2 Mayıs 2018 Çarşamba

PSİKOLOJİK SAVAŞ


           Estetik değilim sürekli duygularıma olta sallayan bir insan pozisyonundayım. Beni ya güzelleştirecek ya da çirkinleştirecek duygularım. Aceleci oluşumdan duygularımı akıl süzgecinden geçiremediğimden elimden kaçırdığım güzel duygularım ve yakaladığım kötü duygularım var. Bu kritik ayar tablosunu bir türlü oluşturamadım. İşte bütün mesele bu çok esrarlı bu karışım tablosunda. Bu karışıklığı bir düzene sokmak bir makinenin montajını tamamlamaya benziyor. Bunun ustası kim? Ben olsaydım cesaretle atılırdım bu makineyi tamir etmeye ben de cesaret hiç yok. Hem de ceryan çarpar iyi ve kötü huyların sinir uçları birbirine temas ettiği an zıt kutupların sigortaları attırması gibi işim biter. Birden öfke patlamasına dönüşürüm.
           Yine bildik kılıfını giyinmiş üzerindeki abası kendisinden hoşnutluğu ve çekiciliği kaldırırken. Bir elbise diker gibi kendime kılıf dikmek isterdim ama gerçekten istiyor muyum? Onu da bilmiyorum. Hep aynı duruş, aynı pozisyon, aynı hal, olmaz, olmaz sonuçta sen bir insansın, doğal içinden geldiği gibi samimi olmalısın. Sermelisin kendini saklamamalısın. Kendimi tanıtma isteği, tutkularımı, sırlarımı, fikirlerimi merakımı acılarımı itilişlerimi horlanmalarımı yalnızlığımı, sahipsiz duygularımı bir bütün olarak anlatmalısın kendini.

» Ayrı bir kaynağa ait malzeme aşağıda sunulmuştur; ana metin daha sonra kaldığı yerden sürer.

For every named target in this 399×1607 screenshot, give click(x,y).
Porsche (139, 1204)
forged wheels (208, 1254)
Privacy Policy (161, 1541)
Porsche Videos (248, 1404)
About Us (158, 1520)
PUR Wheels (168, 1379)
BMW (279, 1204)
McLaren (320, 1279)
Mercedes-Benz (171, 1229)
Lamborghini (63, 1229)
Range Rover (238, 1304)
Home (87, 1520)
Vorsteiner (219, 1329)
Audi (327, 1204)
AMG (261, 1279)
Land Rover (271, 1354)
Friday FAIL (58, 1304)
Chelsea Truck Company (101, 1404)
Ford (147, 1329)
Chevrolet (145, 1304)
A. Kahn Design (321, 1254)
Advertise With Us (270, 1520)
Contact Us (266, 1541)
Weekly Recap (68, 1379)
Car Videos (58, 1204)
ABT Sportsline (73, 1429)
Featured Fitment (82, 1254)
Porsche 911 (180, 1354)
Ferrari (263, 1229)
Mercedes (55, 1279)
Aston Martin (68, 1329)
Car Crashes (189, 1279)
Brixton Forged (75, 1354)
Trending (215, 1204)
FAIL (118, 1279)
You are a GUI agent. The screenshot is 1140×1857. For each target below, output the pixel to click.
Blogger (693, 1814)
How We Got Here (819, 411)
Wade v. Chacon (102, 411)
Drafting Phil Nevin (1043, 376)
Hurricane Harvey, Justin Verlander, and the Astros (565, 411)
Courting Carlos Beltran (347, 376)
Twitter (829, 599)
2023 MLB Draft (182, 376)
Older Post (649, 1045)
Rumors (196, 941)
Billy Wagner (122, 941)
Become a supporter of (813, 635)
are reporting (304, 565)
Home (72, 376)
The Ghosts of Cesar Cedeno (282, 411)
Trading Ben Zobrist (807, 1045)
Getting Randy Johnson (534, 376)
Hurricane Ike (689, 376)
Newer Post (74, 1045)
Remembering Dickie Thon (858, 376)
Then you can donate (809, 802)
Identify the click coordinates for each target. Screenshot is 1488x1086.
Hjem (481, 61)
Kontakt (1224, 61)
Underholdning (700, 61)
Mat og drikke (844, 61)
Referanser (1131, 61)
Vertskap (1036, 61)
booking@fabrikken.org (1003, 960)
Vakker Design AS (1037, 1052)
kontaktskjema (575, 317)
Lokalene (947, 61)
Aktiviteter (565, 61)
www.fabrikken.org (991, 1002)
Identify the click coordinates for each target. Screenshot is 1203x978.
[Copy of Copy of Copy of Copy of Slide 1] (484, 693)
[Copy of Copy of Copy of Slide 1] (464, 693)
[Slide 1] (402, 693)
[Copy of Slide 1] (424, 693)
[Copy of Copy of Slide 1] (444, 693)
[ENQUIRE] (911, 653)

Bazen öfke bazen kin bazen romantik ve coşku doluyum, bazen müzik ritmine kendimi kaptırır bazen de hayallerle dolarım. Bazen bir rüzgar esintisi kadar hızlı bazen yaşama sevinci ile dopdolu. Duygularımın sınırında her şey anlık bir zaman dilimi içinde akıl ve duygunun ateşli dansında. İyi huylarımla kötü huylarım benim bedenimde at koşturur artık hangisi galip gelirse, hangisi dengeyi sağlarsa. Duygu mu kazanacak? Yoksa akıl mı? Zafer kimin olacak? Ya kalp bu senfoniye eşlik ederse öteden beri sürüp giden bu çatışmada bu savaşın kazananına çok az rastlanır gibi ise de savaşları hep devam edecek. Psikolojik savaş.